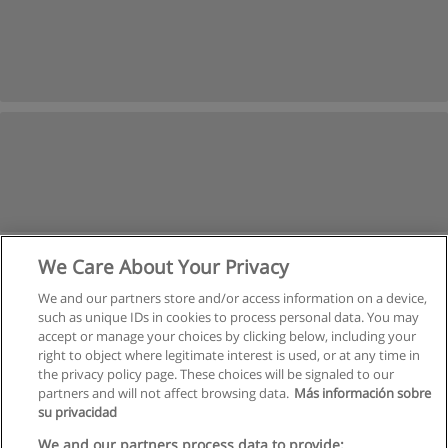
We Care About Your Privacy
We and our partners store and/or access information on a device,
such as unique IDs in cookies to process personal data. You may
accept or manage your choices by clicking below, including your
right to object where legitimate interest is used, or at any time in
the privacy policy page. These choices will be signaled to our
partners and will not affect browsing data.
Más información sobre
su privacidad
Kullanım koşulları
We and our partners process data to provide:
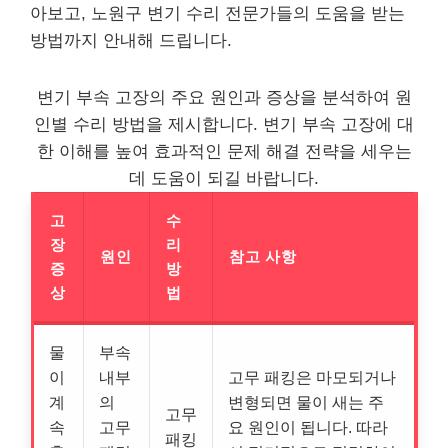
아보고, 노원구 변기 수리 전문가들의 도움을 받는
방법까지 안내해 드립니다.
변기 부속 고장의 주요 원인과 증상을 분석하여 원
인별 수리 방법을 제시합니다. 변기 부속 고장에 대
한 이해를 높여 효과적인 문제 해결 전략을 세우는
데 도움이 되길 바랍니다.
고
수
장
리
원인
참고 사항
증
방
상
법
물
부속
이
내부
고무 패킹은 마모되거나
계
의
변형되면 물이 새는 주
고무
속
고무
요 원인이 됩니다. 따라
패킹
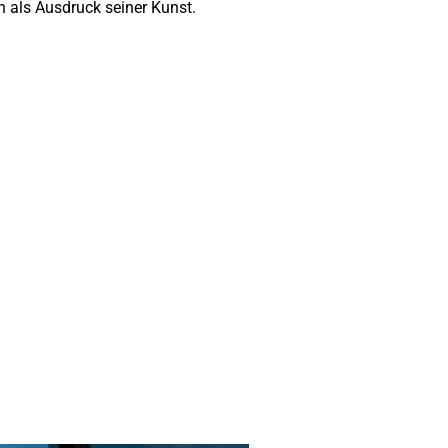
n als Ausdruck seiner Kunst.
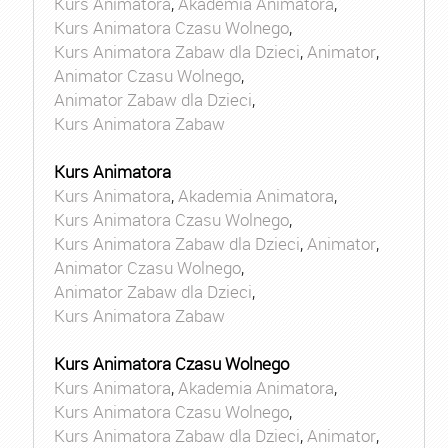
Kurs Animatora
,
Akademia Animatora
,
Kurs Animatora Czasu Wolnego
,
Kurs Animatora Zabaw dla Dzieci
,
Animator
,
Animator Czasu Wolnego
,
Animator Zabaw dla Dzieci
,
Kurs Animatora Zabaw
Kurs Animatora
Kurs Animatora
,
Akademia Animatora
,
Kurs Animatora Czasu Wolnego
,
Kurs Animatora Zabaw dla Dzieci
,
Animator
,
Animator Czasu Wolnego
,
Animator Zabaw dla Dzieci
,
Kurs Animatora Zabaw
Kurs Animatora Czasu Wolnego
Kurs Animatora
,
Akademia Animatora
,
Kurs Animatora Czasu Wolnego
,
Kurs Animatora Zabaw dla Dzieci
,
Animator
,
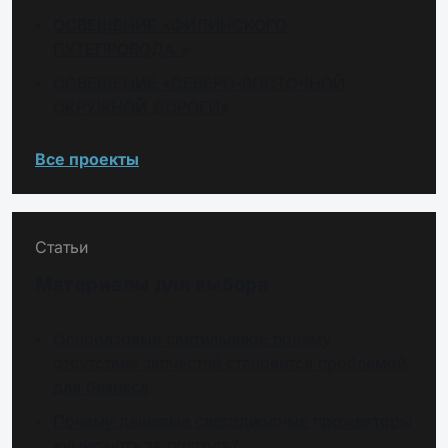
ОСВЕЩЕНИЕ «ФИЛИНСКОГО
ПУТЕПРОВОДА »
ОСВЕЩЕНИЕ «СЕВЕРО-ВОСТОЧНОЙ
ОКРУЖНОЙ ДОРОГИ»
Все проекты
Статьи
Материалы для выбора
Одноразовые светильники: почему
отсутствие запчастей становится проблемой
для бизнеса
Почему дешевые светодиодные прожекторы
«умирают» за полгода?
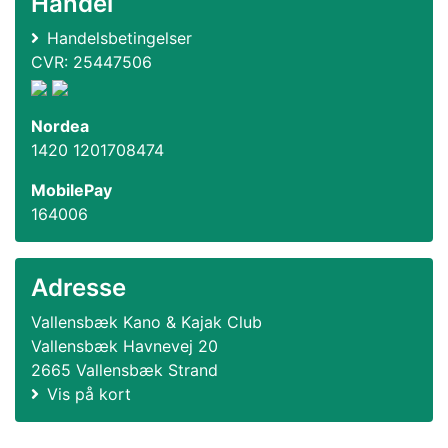
Handel
Handelsbetingelser
CVR: 25447506
Nordea
1420 1201708474
MobilePay
164006
Adresse
Vallensbæk Kano & Kajak Club
Vallensbæk Havnevej 20
2665 Vallensbæk Strand
Vis på kort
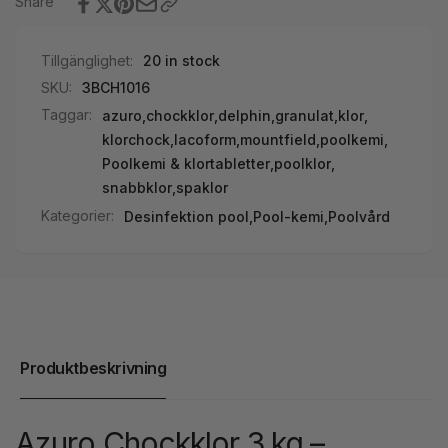
Share
Tillgänglighet:
20 in stock
SKU:
3BCH1016
Taggar:
azuro
,
chockklor
,
delphin
,
granulat
,
klor
,
klorchock
,
lacoform
,
mountfield
,
poolkemi
,
Poolkemi & klortabletter
,
poolklor
,
snabbklor
,
spaklor
Kategorier:
Desinfektion pool,
Pool-kemi,
Poolvård
Produktbeskrivning
Azuro Chockklor 3 kg –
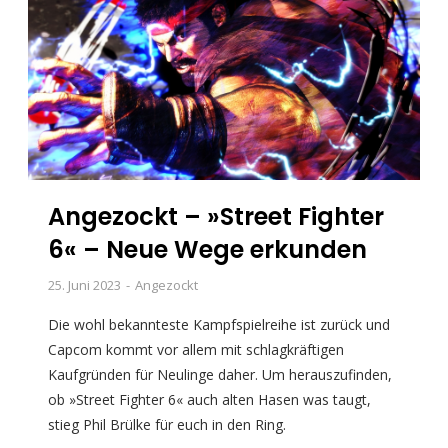
Angezockt – »Street Fighter
6« – Neue Wege erkunden
25. Juni 2023
Angezockt
Die wohl bekannteste Kampfspielreihe ist zurück und
Capcom kommt vor allem mit schlagkräftigen
Kaufgründen für Neulinge daher. Um herauszufinden,
ob »Street Fighter 6« auch alten Hasen was taugt,
stieg Phil Brülke für euch in den Ring.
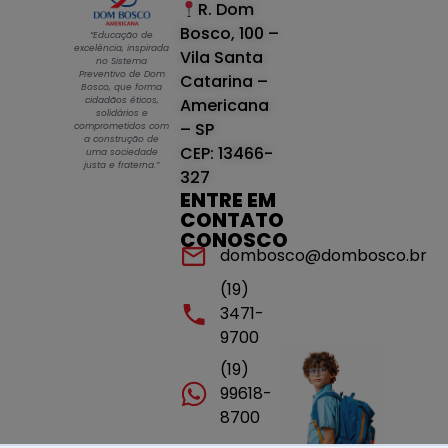
R. Dom
Bosco, 100 –
“Educação de
excelência, inspirada
Vila Santa
no Sistema
Preventivo de Dom
Catarina –
Bosco, que forma
cidadãos éticos,
Americana
solidários e
– SP
comprometidos com
a construção de
CEP: 13466-
uma sociedade
justa e fraterna.”
327
ENTRE EM
CONTATO
CONOSCO
dombosco@dombosco.br
(19)
3471-
9700
(19)
99618-
8700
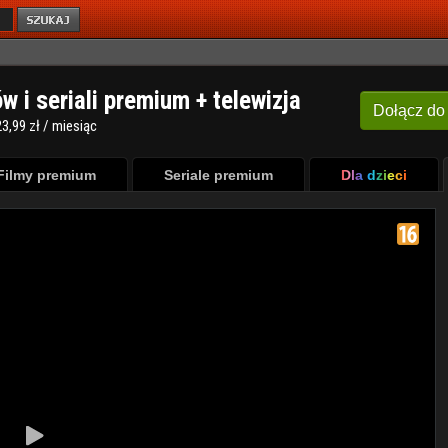
ów i seriali premium + telewizja
Dołącz
do
3,99 zł / miesiąc
Filmy premium
Seriale premium
Dla dzieci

◇ ◇ ◇ ◇ ◇

What you are asked to do
Look through the entries above. Extract each line with the word "ОСВЕЩЕНИЕ".

Solved problem
ОСВЕЩЕНИЕ «ФИЛИНСКОГО
ОСВЕЩЕНИЕ «СЕВЕРО-ВОСТОЧНОЙ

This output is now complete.